Des cris et des affolements. Une femme hurla pour qu’on lui fît de la place. Des dizaines d’hommes et de femmes s’agitèrent alors, comme des fourmis qu’un événement vient perturber. On fit toute la place possible, et la femme, avec toute la délicatesse que permet la précipitation extrême, jeta sur le sol ce qu’elle avait entre les mains. Sans autre émotion que la panique, la femme retourna à son labeur. Sur le sol gisaient de beaux livres à la reliure rose.
Sur le tas ainsi formé, Florent posa soigneusement la pièce de théâtre qu’il tenait dans les mains. Il commença à regarder les livres, mais sa mère le tança. Le château brûlait. En plein jour, les tours s’étaient allumées comme des torches, et une fumée noire les étouffait maintenant. Belœil, le château du prince, que tous ici appelaient monseigneur, plus par déférence naturelle que par obligation, Belœil ne serait bientôt plus qu’une ruine fumante, le souvenir lamentable d’une histoire séculaire et grandiose. S’il avait fait nuit, au moins le spectacle aurait été grandiose, et bien plus poétique.

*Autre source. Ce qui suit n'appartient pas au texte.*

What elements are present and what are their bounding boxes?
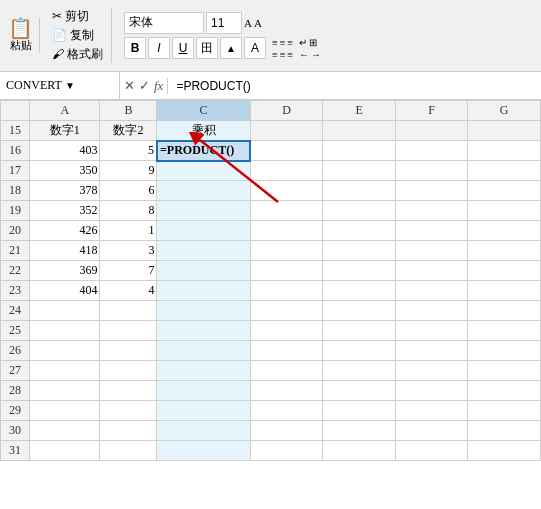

Cependant, il faisait jour, et c’était pour cela qu’il y avait tant de monde qui se pressait pour aller y sauver ce qui pouvait l’être. Florent, par exemple, venait là avec ses parents, comme de nombreux autres, pour le marché où il vendait les poissons pêchés dans les rivières environnantes. Son père revint, essoufflé, avec deux statuettes de bronze. Florent en profita alors pour retourner avec lui dans l’édifice en flammes. Les jolies tours d’angle rondes avaient disparu. Le feu était un ogre.
Du grand escalier descendaient en courant des hommes et des femmes qui, à l’aube, avaient installé leurs étals de fromages, leurs paniers de légumes et leurs cages à poule. Un domestique, resté à l’étage, réclamait toujours davantage de bras pour transporter les effets de la famille de Ligne, que la cruauté de l’incendie menaçait. Peu à peu, tableaux, tapisseries et vases étaient sauvés de la destruction ; à chaque fois, c’étaient de grandes richesses qu’aucun de ceux qui les emportait ne pourrait jamais posséder dans sa vie.

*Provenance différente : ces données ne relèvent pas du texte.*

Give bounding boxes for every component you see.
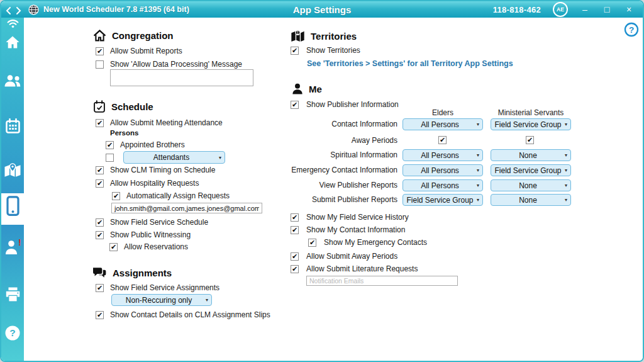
setting-auto-assign-requests: ✔ Automatically Assign Requests	[112, 191, 230, 201]
checkbox[interactable]: ✔	[106, 141, 114, 149]
setting-label: Show My Field Service History	[306, 213, 409, 222]
section-territories: Territories	[291, 29, 357, 43]
section-title: Me	[309, 84, 322, 94]
sidebar-item-home[interactable]	[1, 31, 24, 54]
territories-settings-link[interactable]: See 'Territories > Settings' for all Ter…	[307, 59, 513, 68]
grid-label-emergency-contact: Emergency Contact Information	[275, 164, 397, 176]
dropdown-value: All Persons	[403, 181, 477, 190]
checkbox[interactable]: ✔	[96, 166, 104, 174]
setting-label: Allow Submit Meeting Attendance	[110, 118, 223, 127]
attendants-dropdown[interactable]: Attendants ▾	[123, 151, 225, 164]
setting-label: Allow Hospitality Requests	[110, 179, 199, 188]
view-reports-elders-dropdown[interactable]: All Persons▾	[402, 179, 483, 191]
recurrence-dropdown[interactable]: Non-Reccuring only ▾	[111, 294, 212, 306]
dropdown-value: Field Service Group	[491, 166, 565, 175]
setting-label: Allow Submit Reports	[110, 47, 182, 55]
checkbox[interactable]: ✔	[291, 226, 299, 234]
spiritual-info-ms-dropdown[interactable]: None▾	[491, 149, 571, 161]
section-schedule: Schedule	[93, 99, 153, 113]
sidebar-item-person-alert[interactable]: !	[1, 235, 24, 258]
setting-allow-submit-away: ✔ Allow Submit Away Periods	[291, 251, 397, 261]
chevron-down-icon: ▾	[565, 122, 567, 127]
sidebar-item-calendar[interactable]	[1, 115, 24, 137]
emergency-contact-elders-dropdown[interactable]: All Persons▾	[402, 164, 483, 176]
setting-appointed-brothers: ✔ Appointed Brothers	[106, 140, 185, 150]
close-button[interactable]: ×	[624, 5, 634, 14]
sidebar: ! ?	[1, 18, 24, 361]
help-icon[interactable]: ?	[624, 22, 639, 37]
page-title: App Settings	[293, 1, 352, 18]
sidebar-item-print[interactable]	[1, 283, 24, 305]
setting-show-clm-timing: ✔ Show CLM Timing on Schedule	[96, 165, 215, 175]
checkbox[interactable]: ✔	[291, 252, 299, 261]
setting-label: Allow Reservations	[124, 242, 188, 251]
checkbox[interactable]: ✔	[291, 47, 299, 55]
sidebar-item-territories[interactable]	[1, 159, 24, 182]
svg-text:?: ?	[9, 327, 15, 338]
dropdown-value: Non-Reccuring only	[112, 296, 206, 305]
setting-label: Automatically Assign Requests	[126, 191, 230, 200]
setting-label: Allow Submit Away Periods	[306, 252, 397, 261]
account-badge[interactable]: AE	[553, 2, 568, 17]
setting-label: Show Field Service Schedule	[110, 218, 208, 227]
maximize-button[interactable]: □	[602, 5, 612, 14]
persons-group-label: Persons	[110, 129, 138, 137]
submit-reports-ms-dropdown[interactable]: None▾	[491, 194, 571, 206]
chevron-down-icon: ▾	[477, 167, 479, 173]
territory-map-icon	[291, 30, 305, 42]
svg-text:?: ?	[629, 25, 634, 35]
setting-allow-submit-reports: ✔ Allow Submit Reports	[96, 46, 182, 56]
setting-label: Show Public Witnessing	[110, 230, 191, 239]
globe-icon	[28, 4, 39, 15]
grid-label-submit-publisher-reports: Submit Publisher Reports	[275, 194, 397, 206]
setting-show-fs-assignments: ✔ Show Field Service Assignments	[96, 283, 219, 293]
checkbox[interactable]	[106, 154, 114, 162]
away-periods-elders-checkbox[interactable]: ✔	[438, 136, 447, 144]
emergency-contact-ms-dropdown[interactable]: Field Service Group▾	[491, 164, 571, 176]
dropdown-value: None	[491, 151, 565, 160]
checkbox[interactable]: ✔	[96, 231, 104, 239]
checkbox[interactable]: ✔	[291, 265, 299, 273]
checkbox[interactable]: ✔	[109, 243, 118, 251]
setting-show-my-fs-history: ✔ Show My Field Service History	[291, 212, 409, 222]
dropdown-value: All Persons	[403, 151, 477, 160]
view-reports-ms-dropdown[interactable]: None▾	[491, 179, 571, 191]
section-congregation: Congregation	[93, 28, 174, 42]
checkbox[interactable]: ✔	[96, 311, 104, 319]
setting-label: Show 'Allow Data Processing' Message	[110, 60, 242, 69]
chevron-down-icon: ▾	[477, 183, 479, 188]
checkbox[interactable]: ✔	[291, 213, 299, 222]
checkbox[interactable]: ✔	[291, 101, 299, 109]
sidebar-item-persons[interactable]	[1, 69, 24, 92]
submit-reports-elders-dropdown[interactable]: Field Service Group▾	[402, 194, 483, 206]
setting-label: Allow Submit Literature Requests	[306, 264, 418, 273]
chevron-down-icon: ▾	[219, 155, 221, 161]
dropdown-value: Field Service Group	[491, 120, 565, 129]
data-processing-message-input[interactable]	[110, 69, 253, 86]
spiritual-info-elders-dropdown[interactable]: All Persons▾	[402, 149, 483, 161]
sidebar-item-help[interactable]: ?	[1, 322, 24, 344]
notification-emails-input[interactable]	[306, 276, 458, 286]
checkbox[interactable]: ✔	[96, 179, 104, 188]
setting-show-data-processing: Show 'Allow Data Processing' Message	[96, 59, 242, 69]
checkbox[interactable]: ✔	[96, 218, 104, 227]
setting-label: Show Contact Details on CLM Assignment S…	[110, 310, 270, 319]
grid-label-contact-information: Contact Information	[275, 118, 397, 130]
checkbox[interactable]: ✔	[112, 192, 120, 200]
minimize-button[interactable]: –	[580, 5, 590, 14]
section-assignments: Assignments	[92, 266, 172, 280]
contact-info-ms-dropdown[interactable]: Field Service Group▾	[491, 118, 571, 130]
checkbox[interactable]	[96, 60, 104, 69]
contact-info-elders-dropdown[interactable]: All Persons▾	[402, 118, 483, 130]
checkbox[interactable]: ✔	[96, 119, 104, 127]
dropdown-value: Attendants	[124, 153, 219, 162]
checkbox[interactable]: ✔	[96, 284, 104, 292]
sidebar-item-mobile-app[interactable]	[1, 195, 24, 217]
checkbox[interactable]: ✔	[96, 47, 104, 55]
section-title: Congregation	[112, 30, 174, 41]
checkbox[interactable]: ✔	[308, 239, 316, 247]
away-periods-ms-checkbox[interactable]: ✔	[526, 136, 534, 144]
setting-label: Appointed Brothers	[120, 140, 185, 149]
hospitality-emails-input[interactable]	[111, 203, 262, 213]
app-window: New World Scheduler 7.8 #1395 (64 bit) A…	[0, 0, 644, 362]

Florent trouvait presque comique de voir le château envahi ainsi de paysans, comme si, aux derniers moments du monde, les princes avaient fui les ors et les lustres. La demeure, vidée, paraissait brusquement conquise, cependant que les flammes anéantissaient la tentative de révolution. Florent, évidemment, s’illusionnait. En réalité, hommes de rien et femmes de peu luttaient pour sauver la maison du maître. D’aucuns auraient crié à une soumission héréditaire ; plutôt, il fallait y voir l’atavisme d’une affection particulière pour les princes. Florent retourna dans la bibliothèque. Là, entre les domestiques juchés sur les échelles qui jetaient à bas les ouvrages, deux garçons restaient immobiles.

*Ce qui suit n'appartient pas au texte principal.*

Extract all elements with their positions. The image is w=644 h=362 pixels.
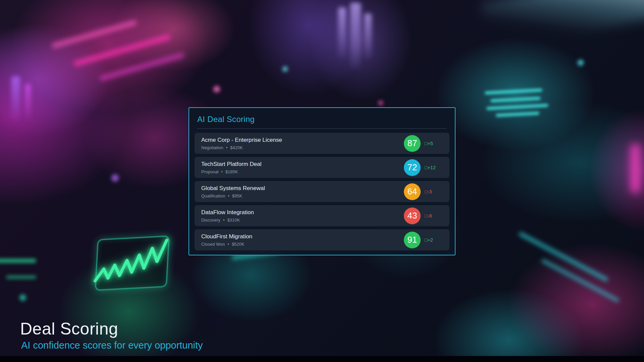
deal-name: CloudFirst Migration [201, 233, 404, 240]
score-badge: 91 [404, 232, 421, 248]
deal-stage: Qualification [201, 193, 225, 198]
meta-separator: • [221, 169, 223, 174]
deal-meta: Qualification•$95K [201, 193, 404, 198]
deal-value: $185K [225, 169, 238, 174]
bottom-bar [0, 356, 644, 362]
deal-row-global-systems[interactable]: Global Systems Renewal Qualification•$95… [195, 181, 449, 202]
deal-info: TechStart Platform Deal Proposal•$185K [201, 161, 404, 174]
deal-stage: Discovery [201, 218, 220, 223]
deal-value: $420K [230, 145, 243, 150]
score-badge: 72 [404, 159, 421, 176]
deal-row-dataflow[interactable]: DataFlow Integration Discovery•$310K 43 … [195, 205, 449, 226]
deal-stage: Negotiation [201, 145, 223, 150]
meta-separator: • [226, 145, 228, 150]
deal-name: DataFlow Integration [201, 209, 404, 216]
deal-meta: Closed Won•$520K [201, 242, 404, 247]
score-delta: □-3 [425, 189, 443, 194]
meta-separator: • [228, 193, 230, 198]
score-delta: □-8 [425, 213, 443, 219]
waveform-icon [91, 234, 173, 292]
deal-name: Global Systems Renewal [201, 185, 404, 192]
deal-info: CloudFirst Migration Closed Won•$520K [201, 233, 404, 247]
deal-name: TechStart Platform Deal [201, 161, 404, 168]
deal-stage: Proposal [201, 169, 218, 174]
panel-title: AI Deal Scoring [189, 108, 455, 124]
deal-list: Acme Corp - Enterprise License Negotiati… [189, 129, 455, 256]
deal-value: $520K [232, 242, 245, 247]
score-delta: □+2 [425, 237, 443, 243]
score-delta: □+12 [425, 165, 443, 170]
deal-row-acme[interactable]: Acme Corp - Enterprise License Negotiati… [195, 133, 449, 154]
meta-separator: • [228, 242, 229, 247]
deal-info: Acme Corp - Enterprise License Negotiati… [201, 137, 404, 150]
score-delta: □+5 [425, 141, 443, 146]
score-badge: 64 [404, 183, 421, 200]
oscilloscope-widget [95, 235, 170, 291]
deal-row-techstart[interactable]: TechStart Platform Deal Proposal•$185K 7… [195, 157, 449, 178]
score-badge: 43 [404, 207, 421, 224]
deal-meta: Discovery•$310K [201, 218, 404, 223]
page-subtitle: AI confidence scores for every opportuni… [21, 340, 203, 351]
deal-info: Global Systems Renewal Qualification•$95… [201, 185, 404, 198]
score-badge: 87 [404, 135, 421, 152]
deal-stage: Closed Won [201, 242, 225, 247]
deal-meta: Negotiation•$420K [201, 145, 404, 150]
page-title: Deal Scoring [20, 319, 118, 339]
deal-value: $310K [227, 218, 240, 223]
deal-name: Acme Corp - Enterprise License [201, 137, 404, 143]
deal-meta: Proposal•$185K [201, 169, 404, 174]
ai-deal-scoring-panel: AI Deal Scoring Acme Corp - Enterprise L… [189, 107, 455, 255]
deal-value: $95K [232, 193, 242, 198]
meta-separator: • [223, 218, 225, 223]
deal-row-cloudfirst[interactable]: CloudFirst Migration Closed Won•$520K 91… [195, 229, 449, 250]
deal-info: DataFlow Integration Discovery•$310K [201, 209, 404, 223]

Plus jeunes que Florent, ils regardaient ce bal d’un genre nouveau. Florent s’approcha deux, et les reconnut. Ils avaient déjà joué ensemble, parfois, aux abords du château lorsque le marché prenait fin. Tous deux étaient les fils du prince. Florent se saisit d’un livre dans la bibliothèque ; il contenait la généalogie et descente de la maison de Ligne. Puis il prit le plus jeune des enfants par la main, et l’aîné les suivit. Ils sortirent du château, dont on entendait certaines parties s’effondrer. Près des bibelots et des trésors, il les confia à des domestiques éplorés.